Synthetic Data: Opportunities and Risks for Financial, Insurance, and Supervisory Innovation
Synthetic data is becoming increasingly important for financial and insurance innovators, as well as supervisors.
A recent World Economic Forum report prompted me to reflect further on its role in innovation and financial services.
What is Synthetic Data?
The WEF defines synthetic data as artificially generated data that mimics the statistical properties, structure, and distribution of real-world data.
It can:
- Fill data gaps
- Protect privacy
- Enable the testing of new scenarios
Synthetic data offers a scalable and cost-effective alternative when real data is limited, sensitive, or biased.
Applications in Finance and Insurance
For financial and insurance markets, synthetic data has wide-ranging potential:
- Correcting gaps and bias: addressing scarcity or demographic imbalances, improving fairness in lending, healthcare or insurance.
- Financial inclusion: reducing bias in credit/insurance decisioning.
- Crisis modelling: enabling simulation of blackouts, pandemics, or other systemic shocks.
- Safe experimentation: providing cost-effective datasets for training, testing, and developing models without exposing sensitive customer data.
Risks and Challenges
Synthetic data is not without risks.
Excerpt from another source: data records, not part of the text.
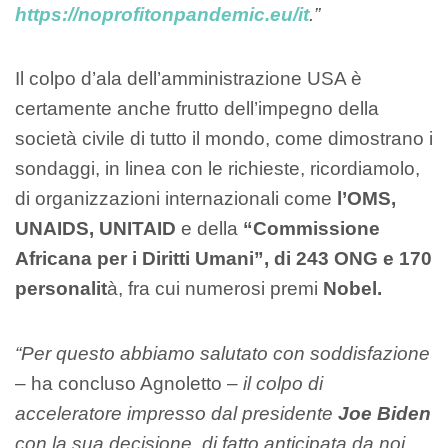
https://noprofitonpandemic.eu/it
.
”
Il colpo d’ala dell’amministrazione USA è
certamente anche frutto dell’impegno della
società civile di tutto il mondo, come dimostrano i
sondaggi, in linea con le richieste, ricordiamolo,
di organizzazioni internazionali come
l’OMS,
UNAIDS, UNITAID
e della
“Commissione
Africana per i Diritti Umani”, di 243 ONG e
170
personalit
à, fra cui numerosi premi
Nobel.
“Per questo abbiamo salutato con soddisfazione
– ha concluso Agnoletto –
il colpo di
acceleratore impresso dal presidente
Joe Biden
con la sua decisione, di fatto anticipata da noi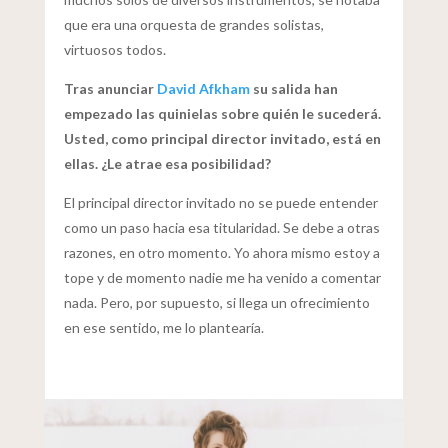
que era una orquesta de grandes solistas,
virtuosos todos.
Tras anunciar
David Afkham
su salida han
empezado las quinielas sobre quién le sucederá.
Usted, como principal director invitado, está en
ellas. ¿Le atrae esa posibilidad?
El principal director invitado no se puede entender
como un paso hacia esa titularidad. Se debe a otras
razones, en otro momento. Yo ahora mismo estoy a
tope y de momento nadie me ha venido a comentar
nada. Pero, por supuesto, si llega un ofrecimiento
en ese sentido, me lo plantearía.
If poorly generated or governed, it can:
- Reinforce existing biases from the original datasets
- Mislead decision-makers with inaccurate results
- Leak sensitive information if improperly anonymized
To mitigate these risks, accuracy, traceability, and clear labelling are essential. Without robust governance, synthetic data could undermine trust and model performance.
Supervisory Use Cases
Synthetic data is also valuable for supervisors.
During my supervisory work, for example, we developed the EU Digital Finance Platform and Data Hub. The hub provides participating firms with access to synthetic supervisory data to test new solutions and train AI/ML models.
Similarly, the UK Financial Conduct Authority recently published a report on governance considerations for synthetic data. It provides practical insights for supervisors and innovators alike.
Data Protection Considerations
Data protection remains crucial. The European Data Protection Supervisor (EDPS) has recently highlighted both the positive and negative implications of synthetic data. Ensuring privacy while maintaining utility is a delicate balance.
Conclusion
Synthetic data offers significant opportunities for innovation in financial and insurance services supporting inclusion, enabling safe experimentation, and improving resilience.
At the same time, it raises pressing questions around governance, fairness, and data protection.
For innovators and supervisors alike, careful design, transparent labelling, and robust oversight are essential to ensure synthetic data becomes a trusted enabler rather than a new source of risk.